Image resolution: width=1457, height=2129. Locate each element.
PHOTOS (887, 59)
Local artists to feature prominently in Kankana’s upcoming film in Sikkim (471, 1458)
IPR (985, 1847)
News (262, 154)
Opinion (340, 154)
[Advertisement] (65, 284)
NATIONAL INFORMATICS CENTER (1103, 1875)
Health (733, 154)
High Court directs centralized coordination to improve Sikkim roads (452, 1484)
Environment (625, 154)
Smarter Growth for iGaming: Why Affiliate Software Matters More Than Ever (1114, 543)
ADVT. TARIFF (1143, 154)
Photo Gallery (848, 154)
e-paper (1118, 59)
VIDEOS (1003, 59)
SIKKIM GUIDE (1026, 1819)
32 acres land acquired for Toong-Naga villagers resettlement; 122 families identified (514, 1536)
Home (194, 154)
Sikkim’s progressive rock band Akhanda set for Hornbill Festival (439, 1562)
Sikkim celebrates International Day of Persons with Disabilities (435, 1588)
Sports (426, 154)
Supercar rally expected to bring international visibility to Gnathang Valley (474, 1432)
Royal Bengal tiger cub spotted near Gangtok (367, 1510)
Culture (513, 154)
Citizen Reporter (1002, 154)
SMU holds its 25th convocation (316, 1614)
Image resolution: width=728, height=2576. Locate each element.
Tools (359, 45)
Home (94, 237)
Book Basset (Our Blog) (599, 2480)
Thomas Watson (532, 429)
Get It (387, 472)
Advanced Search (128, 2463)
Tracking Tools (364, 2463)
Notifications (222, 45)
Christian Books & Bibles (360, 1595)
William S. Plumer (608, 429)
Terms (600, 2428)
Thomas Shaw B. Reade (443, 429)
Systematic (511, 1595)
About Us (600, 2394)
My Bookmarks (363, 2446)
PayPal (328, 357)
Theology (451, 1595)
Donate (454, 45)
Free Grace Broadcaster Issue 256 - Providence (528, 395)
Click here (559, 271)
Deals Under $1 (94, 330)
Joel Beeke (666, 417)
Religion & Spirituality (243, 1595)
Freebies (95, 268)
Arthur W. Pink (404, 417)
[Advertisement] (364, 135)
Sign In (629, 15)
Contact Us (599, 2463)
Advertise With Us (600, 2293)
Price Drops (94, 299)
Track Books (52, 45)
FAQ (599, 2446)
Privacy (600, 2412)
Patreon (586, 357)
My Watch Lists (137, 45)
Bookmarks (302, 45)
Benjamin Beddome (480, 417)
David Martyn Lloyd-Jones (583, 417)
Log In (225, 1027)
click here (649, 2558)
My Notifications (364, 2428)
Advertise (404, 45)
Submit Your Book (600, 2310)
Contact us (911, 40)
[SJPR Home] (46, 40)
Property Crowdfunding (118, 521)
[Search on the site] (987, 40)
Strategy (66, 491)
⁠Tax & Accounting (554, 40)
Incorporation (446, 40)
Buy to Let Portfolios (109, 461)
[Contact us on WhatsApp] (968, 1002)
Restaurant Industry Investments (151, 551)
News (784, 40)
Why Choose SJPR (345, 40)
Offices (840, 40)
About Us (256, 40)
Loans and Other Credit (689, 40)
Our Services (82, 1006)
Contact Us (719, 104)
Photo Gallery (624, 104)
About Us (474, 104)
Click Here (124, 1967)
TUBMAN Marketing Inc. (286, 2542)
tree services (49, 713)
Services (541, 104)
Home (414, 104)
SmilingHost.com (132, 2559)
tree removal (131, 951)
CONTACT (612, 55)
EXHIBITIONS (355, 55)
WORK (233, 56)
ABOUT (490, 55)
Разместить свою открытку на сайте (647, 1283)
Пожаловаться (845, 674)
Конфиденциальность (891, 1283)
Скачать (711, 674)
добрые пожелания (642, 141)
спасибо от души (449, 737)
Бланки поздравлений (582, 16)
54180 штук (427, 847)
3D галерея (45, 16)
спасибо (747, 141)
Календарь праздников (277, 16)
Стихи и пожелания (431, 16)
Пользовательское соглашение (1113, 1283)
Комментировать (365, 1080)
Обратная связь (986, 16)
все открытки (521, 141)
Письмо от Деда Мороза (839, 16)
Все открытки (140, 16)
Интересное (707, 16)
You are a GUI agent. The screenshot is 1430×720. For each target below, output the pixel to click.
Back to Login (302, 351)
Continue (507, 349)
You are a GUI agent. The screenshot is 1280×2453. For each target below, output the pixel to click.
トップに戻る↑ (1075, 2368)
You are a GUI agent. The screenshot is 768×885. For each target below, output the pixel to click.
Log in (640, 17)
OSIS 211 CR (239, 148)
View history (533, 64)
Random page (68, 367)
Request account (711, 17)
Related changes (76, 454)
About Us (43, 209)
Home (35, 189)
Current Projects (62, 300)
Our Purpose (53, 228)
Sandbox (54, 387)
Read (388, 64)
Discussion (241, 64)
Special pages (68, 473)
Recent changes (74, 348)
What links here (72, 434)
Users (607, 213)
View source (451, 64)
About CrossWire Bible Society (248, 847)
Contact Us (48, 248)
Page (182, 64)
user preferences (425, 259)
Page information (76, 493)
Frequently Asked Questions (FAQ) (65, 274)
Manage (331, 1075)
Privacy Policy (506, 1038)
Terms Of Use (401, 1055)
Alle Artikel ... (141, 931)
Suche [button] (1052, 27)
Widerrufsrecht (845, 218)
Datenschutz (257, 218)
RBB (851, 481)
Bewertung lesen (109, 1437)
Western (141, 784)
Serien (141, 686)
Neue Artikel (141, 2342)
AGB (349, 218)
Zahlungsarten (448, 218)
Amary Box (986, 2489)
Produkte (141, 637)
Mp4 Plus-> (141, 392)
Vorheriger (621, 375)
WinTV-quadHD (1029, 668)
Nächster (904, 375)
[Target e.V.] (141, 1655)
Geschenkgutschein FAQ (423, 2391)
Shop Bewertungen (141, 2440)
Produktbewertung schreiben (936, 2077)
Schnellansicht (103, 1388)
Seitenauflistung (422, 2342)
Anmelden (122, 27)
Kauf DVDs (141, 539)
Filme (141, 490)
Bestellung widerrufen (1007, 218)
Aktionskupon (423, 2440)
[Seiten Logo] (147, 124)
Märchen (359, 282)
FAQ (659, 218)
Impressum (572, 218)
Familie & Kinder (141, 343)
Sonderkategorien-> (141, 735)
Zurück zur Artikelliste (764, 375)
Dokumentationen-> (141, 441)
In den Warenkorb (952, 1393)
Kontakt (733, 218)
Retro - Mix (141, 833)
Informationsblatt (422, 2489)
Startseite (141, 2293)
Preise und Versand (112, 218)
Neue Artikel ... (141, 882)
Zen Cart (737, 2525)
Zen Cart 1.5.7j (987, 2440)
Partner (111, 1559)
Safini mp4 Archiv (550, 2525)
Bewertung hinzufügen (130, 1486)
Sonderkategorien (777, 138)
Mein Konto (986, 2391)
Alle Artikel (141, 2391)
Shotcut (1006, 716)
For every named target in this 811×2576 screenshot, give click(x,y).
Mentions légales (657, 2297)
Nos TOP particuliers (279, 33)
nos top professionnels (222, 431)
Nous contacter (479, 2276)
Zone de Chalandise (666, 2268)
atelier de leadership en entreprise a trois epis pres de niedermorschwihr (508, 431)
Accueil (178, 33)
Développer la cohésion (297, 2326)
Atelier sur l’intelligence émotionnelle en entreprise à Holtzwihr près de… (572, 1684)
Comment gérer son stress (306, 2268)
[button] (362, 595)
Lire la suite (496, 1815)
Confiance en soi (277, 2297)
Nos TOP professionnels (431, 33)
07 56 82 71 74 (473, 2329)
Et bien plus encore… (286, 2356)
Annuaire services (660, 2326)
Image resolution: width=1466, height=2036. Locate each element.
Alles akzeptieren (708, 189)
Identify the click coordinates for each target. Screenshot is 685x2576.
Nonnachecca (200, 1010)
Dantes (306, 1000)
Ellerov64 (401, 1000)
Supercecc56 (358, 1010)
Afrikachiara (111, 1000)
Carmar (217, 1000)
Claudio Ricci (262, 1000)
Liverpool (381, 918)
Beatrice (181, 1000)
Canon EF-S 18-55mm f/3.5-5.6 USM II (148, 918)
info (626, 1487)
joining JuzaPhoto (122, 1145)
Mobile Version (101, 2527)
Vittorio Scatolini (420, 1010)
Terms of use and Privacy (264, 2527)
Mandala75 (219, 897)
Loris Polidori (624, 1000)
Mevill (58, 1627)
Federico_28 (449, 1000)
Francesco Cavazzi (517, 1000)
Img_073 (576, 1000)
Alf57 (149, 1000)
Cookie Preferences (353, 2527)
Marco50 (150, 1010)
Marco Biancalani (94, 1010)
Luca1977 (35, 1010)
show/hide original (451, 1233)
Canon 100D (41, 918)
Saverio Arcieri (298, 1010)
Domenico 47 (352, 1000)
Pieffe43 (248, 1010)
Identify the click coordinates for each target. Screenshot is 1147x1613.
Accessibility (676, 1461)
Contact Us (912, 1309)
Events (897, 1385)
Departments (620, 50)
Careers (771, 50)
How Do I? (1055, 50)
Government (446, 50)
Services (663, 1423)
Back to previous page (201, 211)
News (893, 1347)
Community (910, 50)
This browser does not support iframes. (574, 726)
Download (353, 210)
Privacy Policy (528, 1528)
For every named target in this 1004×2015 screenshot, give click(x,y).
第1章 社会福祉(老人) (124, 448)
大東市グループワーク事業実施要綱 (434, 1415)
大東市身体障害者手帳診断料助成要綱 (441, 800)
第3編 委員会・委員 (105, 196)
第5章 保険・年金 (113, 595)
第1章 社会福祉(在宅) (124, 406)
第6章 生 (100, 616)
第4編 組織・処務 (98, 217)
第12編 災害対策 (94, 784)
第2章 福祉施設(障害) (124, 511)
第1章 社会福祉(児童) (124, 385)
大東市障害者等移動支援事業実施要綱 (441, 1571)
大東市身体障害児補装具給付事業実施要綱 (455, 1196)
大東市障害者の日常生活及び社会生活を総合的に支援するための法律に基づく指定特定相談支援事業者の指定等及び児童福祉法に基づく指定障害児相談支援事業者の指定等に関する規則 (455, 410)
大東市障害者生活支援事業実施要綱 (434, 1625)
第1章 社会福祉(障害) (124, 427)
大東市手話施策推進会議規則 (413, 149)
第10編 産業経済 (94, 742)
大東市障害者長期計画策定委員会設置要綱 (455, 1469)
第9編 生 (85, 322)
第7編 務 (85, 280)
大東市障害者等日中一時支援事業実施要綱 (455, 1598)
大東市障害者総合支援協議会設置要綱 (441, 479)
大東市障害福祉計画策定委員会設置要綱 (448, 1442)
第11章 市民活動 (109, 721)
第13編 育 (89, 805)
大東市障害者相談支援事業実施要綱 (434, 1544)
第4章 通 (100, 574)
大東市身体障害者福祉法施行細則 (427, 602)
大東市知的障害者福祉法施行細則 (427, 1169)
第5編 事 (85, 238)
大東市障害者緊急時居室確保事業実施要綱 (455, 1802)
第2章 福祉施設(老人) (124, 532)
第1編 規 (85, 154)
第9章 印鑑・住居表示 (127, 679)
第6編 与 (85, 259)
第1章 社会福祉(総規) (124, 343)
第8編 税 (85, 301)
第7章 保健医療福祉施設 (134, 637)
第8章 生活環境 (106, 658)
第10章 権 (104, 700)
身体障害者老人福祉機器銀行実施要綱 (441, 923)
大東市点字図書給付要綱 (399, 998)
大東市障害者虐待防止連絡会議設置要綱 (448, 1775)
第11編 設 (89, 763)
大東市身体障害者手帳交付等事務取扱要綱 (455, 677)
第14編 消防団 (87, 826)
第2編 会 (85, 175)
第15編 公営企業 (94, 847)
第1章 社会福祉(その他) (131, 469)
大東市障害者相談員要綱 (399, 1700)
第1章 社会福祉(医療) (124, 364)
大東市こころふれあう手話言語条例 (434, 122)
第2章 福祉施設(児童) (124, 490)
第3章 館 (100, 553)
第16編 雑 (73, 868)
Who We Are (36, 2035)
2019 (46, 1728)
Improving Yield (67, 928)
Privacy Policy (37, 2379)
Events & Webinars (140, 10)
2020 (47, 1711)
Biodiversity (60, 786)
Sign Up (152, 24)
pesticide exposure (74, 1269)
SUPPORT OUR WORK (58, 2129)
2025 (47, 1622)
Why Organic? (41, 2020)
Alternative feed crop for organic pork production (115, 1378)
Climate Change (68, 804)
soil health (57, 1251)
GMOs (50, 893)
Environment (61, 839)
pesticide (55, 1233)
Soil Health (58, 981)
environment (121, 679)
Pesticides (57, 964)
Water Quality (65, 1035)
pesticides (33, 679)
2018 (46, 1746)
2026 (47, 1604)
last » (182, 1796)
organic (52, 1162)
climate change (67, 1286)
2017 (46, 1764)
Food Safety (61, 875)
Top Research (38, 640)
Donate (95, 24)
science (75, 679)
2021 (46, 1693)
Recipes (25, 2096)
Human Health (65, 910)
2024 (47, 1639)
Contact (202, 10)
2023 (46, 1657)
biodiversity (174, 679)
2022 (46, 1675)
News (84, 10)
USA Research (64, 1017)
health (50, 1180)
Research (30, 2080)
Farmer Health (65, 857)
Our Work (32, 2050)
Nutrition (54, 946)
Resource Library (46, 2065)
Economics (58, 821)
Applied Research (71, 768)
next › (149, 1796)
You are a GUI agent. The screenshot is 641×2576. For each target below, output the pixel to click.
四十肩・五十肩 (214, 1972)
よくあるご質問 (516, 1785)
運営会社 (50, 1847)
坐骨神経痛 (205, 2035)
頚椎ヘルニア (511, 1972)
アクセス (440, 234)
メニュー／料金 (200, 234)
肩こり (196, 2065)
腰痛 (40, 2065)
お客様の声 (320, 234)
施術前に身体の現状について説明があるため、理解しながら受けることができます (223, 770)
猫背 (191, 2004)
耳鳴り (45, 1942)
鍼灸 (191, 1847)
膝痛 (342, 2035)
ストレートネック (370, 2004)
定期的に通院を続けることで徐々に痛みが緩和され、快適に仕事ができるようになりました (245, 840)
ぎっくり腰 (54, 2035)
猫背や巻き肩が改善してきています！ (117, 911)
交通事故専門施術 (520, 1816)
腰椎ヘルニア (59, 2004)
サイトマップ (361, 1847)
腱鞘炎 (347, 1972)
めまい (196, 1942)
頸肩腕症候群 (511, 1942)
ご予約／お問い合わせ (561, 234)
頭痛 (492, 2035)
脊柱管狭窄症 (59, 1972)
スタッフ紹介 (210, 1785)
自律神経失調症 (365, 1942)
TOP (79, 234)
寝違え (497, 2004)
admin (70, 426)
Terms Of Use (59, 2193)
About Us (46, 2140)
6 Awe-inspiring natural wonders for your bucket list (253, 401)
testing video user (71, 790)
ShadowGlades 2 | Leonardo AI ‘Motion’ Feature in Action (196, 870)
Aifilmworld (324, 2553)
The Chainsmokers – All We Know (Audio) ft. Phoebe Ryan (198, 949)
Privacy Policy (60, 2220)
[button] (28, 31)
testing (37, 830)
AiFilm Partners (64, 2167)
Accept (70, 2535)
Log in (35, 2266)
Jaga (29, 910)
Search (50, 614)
************
→ Activity
Would you copy, unchanged, the stretch of the records above that begins at the line containing "鍼灸 (191, 1847)" and ends at the line containing "The Chainsmokers –", and only that?

→ Solution for this exercise
鍼灸 (191, 1847)
膝痛 (342, 2035)
ストレートネック (370, 2004)
定期的に通院を続けることで徐々に痛みが緩和され、快適に仕事ができるようになりました (245, 840)
ぎっくり腰 (54, 2035)
猫背や巻き肩が改善してきています！ (117, 911)
交通事故専門施術 (520, 1816)
腰椎ヘルニア (59, 2004)
サイトマップ (361, 1847)
腱鞘炎 (347, 1972)
めまい (196, 1942)
頸肩腕症候群 (511, 1942)
ご予約／お問い合わせ (561, 234)
頭痛 (492, 2035)
脊柱管狭窄症 (59, 1972)
スタッフ紹介 (210, 1785)
自律神経失調症 (365, 1942)
TOP (79, 234)
寝違え (497, 2004)
admin (70, 426)
Terms Of Use (59, 2193)
About Us (46, 2140)
6 Awe-inspiring natural wonders for your bucket list (253, 401)
testing video user (71, 790)
ShadowGlades 2 | Leonardo AI ‘Motion’ Feature in Action (196, 870)
Aifilmworld (324, 2553)
The Chainsmokers – All We Know (Audio) ft. Phoebe Ryan (198, 949)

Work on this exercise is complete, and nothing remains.